Ils pleurent: ils ont reconnu le roi de l'Annam et sa sœur héroïque. Ils s'efforcent d'attirer les corps sur le rivage, mais ils ne peuvent y réussir: la force de tant de bras est impuissante. «Mais le Prince à la Tête Sanglante s'avance et, aussitôt, de lui-même, le radeau de fleurs s'approche, touche la rive.

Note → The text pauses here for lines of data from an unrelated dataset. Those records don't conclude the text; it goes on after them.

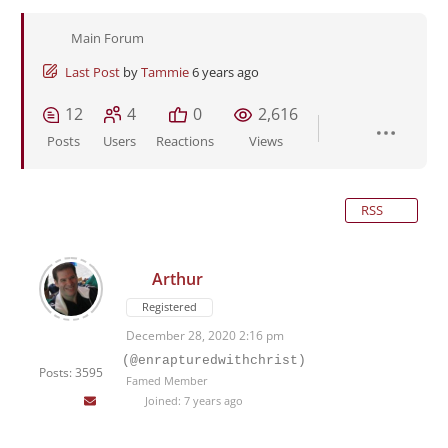
Main Forum
Last Post
by
Tammie
6 years ago
12
4
0
2,616
Posts
Users
Reactions
Views
RSS
Arthur
Registered
December 28, 2020 2:16 pm
(@enrapturedwithchrist)
Posts: 3595
Famed Member
Joined: 7 years ago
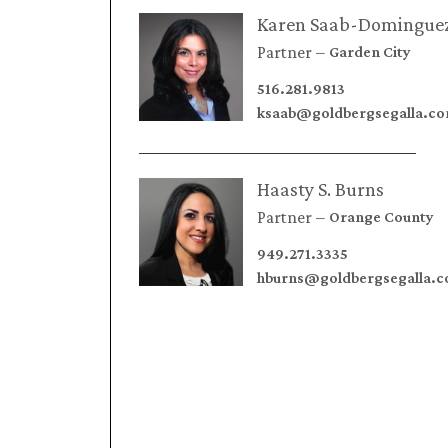
Karen Saab-Domingue
Partner
Garden City
516.281.9813
ksaab@goldbergsegalla.c
Haasty S. Burns
Partner
Orange County
949.271.3335
hburns@goldbergsegalla.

«Alors le Prince se couche aux pieds des deux saintes et sa tête sanglante roule de ses épaules.

«A la place même où eut lieu le miracle, on éleva la Pagode des Deux Princesses, qui nous abrite encore aujourd'hui et où ma voix chante pour vous.

«Les colonnes orgueilleuses élevées par le chef chinois et qui disaient: «L'Annam périra le jour où elles seront renversées», ont disparu depuis longtemps.

«Mais les noms de Ba-Tioune-Tiac et de Ba-Tioune-Nhi sont encore dans tous les cœurs, sur toutes les lèvres. Les deux héroïnes, devenues déesses, veillent sur l'Annam sans se lasser jamais.

«Car il y a aujourd'hui mille huit cent cinquante-sept années que le Prince à la Tête Sanglante vint tomber aux pieds des sœurs glorieuses.»

UNE DESCENTE AUX ENFERS

Un jour la belle Miou-Chen s'éveilla d'un long sommeil. Elle était dans une foret sauvage, couchée sur des lotus; à ses pieds dormait un tigre couleur de jade.

Tandis qu'elle promenait autour d'elle ses regards surpris, elle vit venir entre les arbres un jeune garçon à la peau brune et luisante qui portait un étendard claquetant dans l'air et froissant le feuillage.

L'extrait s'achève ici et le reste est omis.